- _EXERCISE_: Set down every line from the one with "together when I" to the end of the entries, both ends included, exactly as it reads and without pictures.

- _PROVIDED RECORDS_:

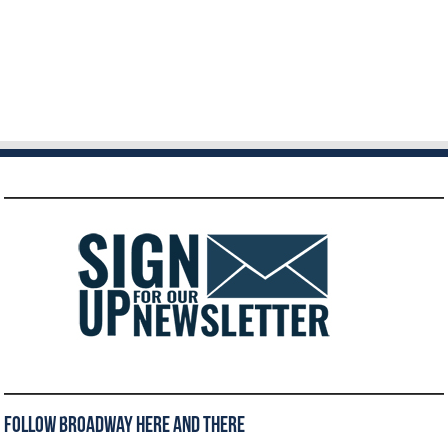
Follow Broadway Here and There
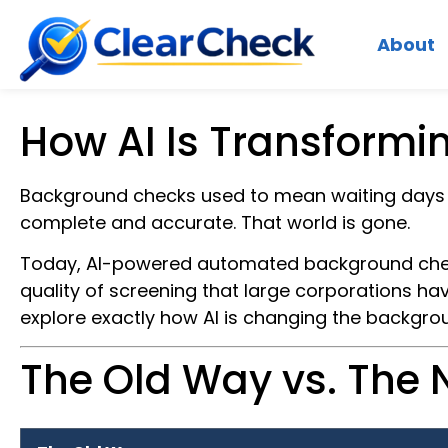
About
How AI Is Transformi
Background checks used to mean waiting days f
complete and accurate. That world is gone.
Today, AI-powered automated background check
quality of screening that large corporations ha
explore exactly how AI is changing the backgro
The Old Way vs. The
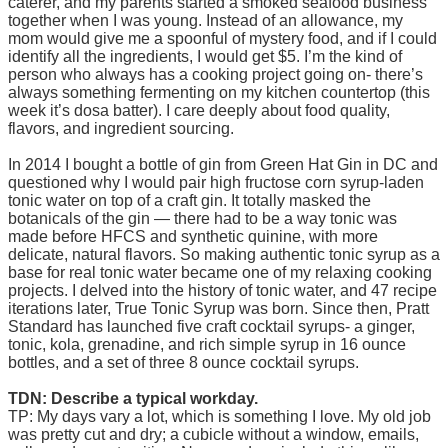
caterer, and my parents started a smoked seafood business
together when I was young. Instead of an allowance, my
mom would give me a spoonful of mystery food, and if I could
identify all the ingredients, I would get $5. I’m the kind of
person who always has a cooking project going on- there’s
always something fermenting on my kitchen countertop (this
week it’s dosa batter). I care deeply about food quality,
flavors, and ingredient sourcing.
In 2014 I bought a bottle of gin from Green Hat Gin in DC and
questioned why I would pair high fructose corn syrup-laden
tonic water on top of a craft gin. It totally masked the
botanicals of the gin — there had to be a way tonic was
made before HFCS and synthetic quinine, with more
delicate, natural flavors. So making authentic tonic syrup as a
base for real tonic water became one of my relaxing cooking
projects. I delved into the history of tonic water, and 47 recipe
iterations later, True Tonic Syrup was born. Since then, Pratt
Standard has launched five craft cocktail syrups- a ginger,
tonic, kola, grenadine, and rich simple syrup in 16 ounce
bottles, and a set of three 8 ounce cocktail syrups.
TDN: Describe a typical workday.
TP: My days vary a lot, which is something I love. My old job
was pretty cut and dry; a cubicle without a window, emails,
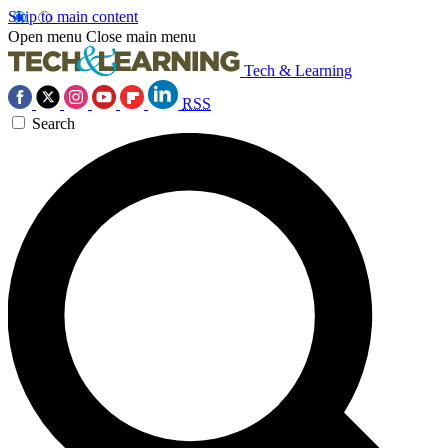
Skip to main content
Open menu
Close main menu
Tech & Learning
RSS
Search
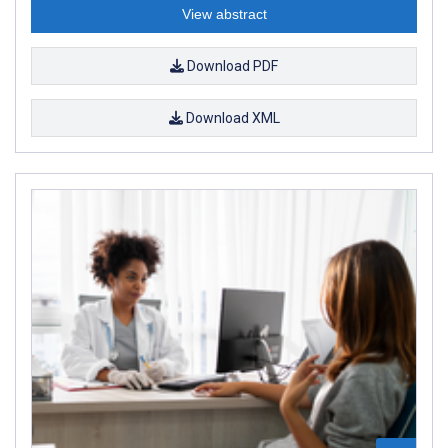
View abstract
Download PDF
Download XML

- _EXERCISE RESULT_:
together when I was young. Instead of an allowance, my
mom would give me a spoonful of mystery food, and if I could
identify all the ingredients, I would get $5. I’m the kind of
person who always has a cooking project going on- there’s
always something fermenting on my kitchen countertop (this
week it’s dosa batter). I care deeply about food quality,
flavors, and ingredient sourcing.
In 2014 I bought a bottle of gin from Green Hat Gin in DC and
questioned why I would pair high fructose corn syrup-laden
tonic water on top of a craft gin. It totally masked the
botanicals of the gin — there had to be a way tonic was
made before HFCS and synthetic quinine, with more
delicate, natural flavors. So making authentic tonic syrup as a
base for real tonic water became one of my relaxing cooking
projects. I delved into the history of tonic water, and 47 recipe
iterations later, True Tonic Syrup was born. Since then, Pratt
Standard has launched five craft cocktail syrups- a ginger,
tonic, kola, grenadine, and rich simple syrup in 16 ounce
bottles, and a set of three 8 ounce cocktail syrups.
TDN: Describe a typical workday.
TP: My days vary a lot, which is something I love. My old job
was pretty cut and dry; a cubicle without a window, emails,
Skip to main content
Open menu
Close main menu
Tech & Learning
RSS
Search
View abstract
Download PDF
Download XML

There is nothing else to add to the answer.